Below is the next bit of my novella, Dropping Slow, which I am posting serially during the month of June, as part of the Every Single Day Challenge to raise money for Sharon the Light. If you’re enjoying the story, please feel free to donate via my Crowdrise page ($10 minimum donation) or directly, at this link (no minimum donation). Everyone who donates will receive an ebook copy of Dropping Slow, once it’s all posted (if you donate directly, please leave a comment to let me know!).
The day of the party draws closer, and the other Flogystons begin to arrive.
Tace hides in her room.
There really aren’t that many of them, Trini assures her. Most of the cousins stayed home. Their grandparents are dead. Mum’s brother Tophin isn’t budging from Nartherton, “probably until her funeral, and even then we’ll see,” and so eventually Tace ventures out into the rest of Holtzdorrne House with Trini to greet them at dinner.
Their father’s youngest brother is only interested in Trini; he embraces Tace for a moment, tells her how proud the family is, and immediately turns to discuss the upcoming Plenum elections with the Cisara. Tace nods, smiling, at the cousins around the table once she’s settled into her chair.
“Hello, darling girl, you remember me?”
The woman sitting next to her is older than her photograph, but Tace says, slowly, “Aunt Marella?”
She smiles–she looks very much like their father, and so more like Tace than Trini–and says, “I think your sister switched the place cards by royal decree so we could chat all night.”
They do talk–Marella seems content to let Tace take her time through her sentences, and it’s almost relaxing to talk to someone who knows the Corps, who sits correctly and looks right at her as she speaks with the expectant look of a commanding officer.
“I understand you’re a lab rat,” Marella says with a nod toward Tace’s head.
“I am.
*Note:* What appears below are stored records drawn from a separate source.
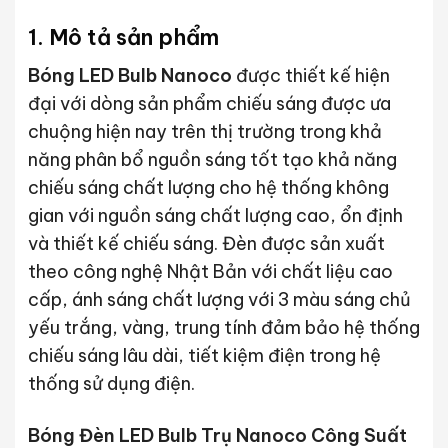
1. Mô tả sản phẩm
Bóng LED Bulb Nanoco
được thiết kế hiện
đại với dòng sản phẩm chiếu sáng được ưa
chuộng hiện nay trên thị trường trong khả
năng phân bổ nguồn sáng tốt tạo khả năng
chiếu sáng chất lượng cho hệ thống không
gian với nguồn sáng chất lượng cao, ổn định
và thiết kế chiếu sáng. Đèn được sản xuất
theo công nghệ Nhật Bản với chất liệu cao
cấp, ánh sáng chất lượng với 3 màu sáng chủ
yếu trắng, vàng, trung tính đảm bảo hệ thống
chiếu sáng lâu dài, tiết kiệm điện trong hệ
thống sử dụng điện.
Bóng Đèn LED Bulb Trụ Nanoco Công Suất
They send me. Surveys? To fill out. To see if I’m improving.”
“Are you?”
“I think so. But … I think I’m always going to be slower than before.”
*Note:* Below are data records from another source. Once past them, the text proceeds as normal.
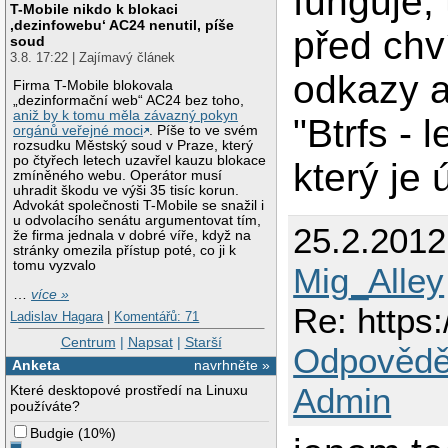
funguje,
T-Mobile nikdo k blokaci
‚dezinfowebu‘ AC24 nenutil, píše
před chví
soud
3.8. 17:22 | Zajímavý článek
odkazy a
Firma T-Mobile blokovala
„dezinformační web“ AC24 bez toho,
aniž by k tomu měla závazný pokyn
"Btrfs -
orgánů veřejné moci
. Píše to ve svém
rozsudku Městský soud v Praze, který
po čtyřech letech uzavřel kauzu blokace
který je 
zmíněného webu. Operátor musí
uhradit škodu ve výši 35 tisíc korun.
Advokát společnosti T-Mobile se snažil i
u odvolacího senátu argumentovat tím,
25.2.201
že firma jednala v dobré víře, když na
stránky omezila přístup poté, co ji k
tomu vyzvalo
Mig_Alley
…
více »
Re: https:
Ladislav Hagara
|
Komentářů: 71
Centrum
|
Napsat
|
Starší
Odpovědě
Anketa
navrhněte »
Admin
Které desktopové prostředí na Linuxu
používáte?
Budgie
(
10%
)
“How long were you drifting?” Marella asks, frowning.
“Three days. No stim; the line ruptured.” Marella nods, understanding. Controlled weaning from the stimulants the pilots are on takes weeks. Tace’s had dripped from her broken line into the cockpit, drip, drip, drip. Most of the injuries she sustained could be traced back to the seizures from withdrawal. Tace takes a sip of her water and says, “Stupidest crack-up in Corps history.”
“You were collateral damage in a raid, what can you do? It’s preferable to exploding.”
Tace glances down the table at her father, who is eating and talking quietly with his wife. For bravery, for valor, for her piloting skills–one day that can be you, Tace. “Yes. I suppose so.”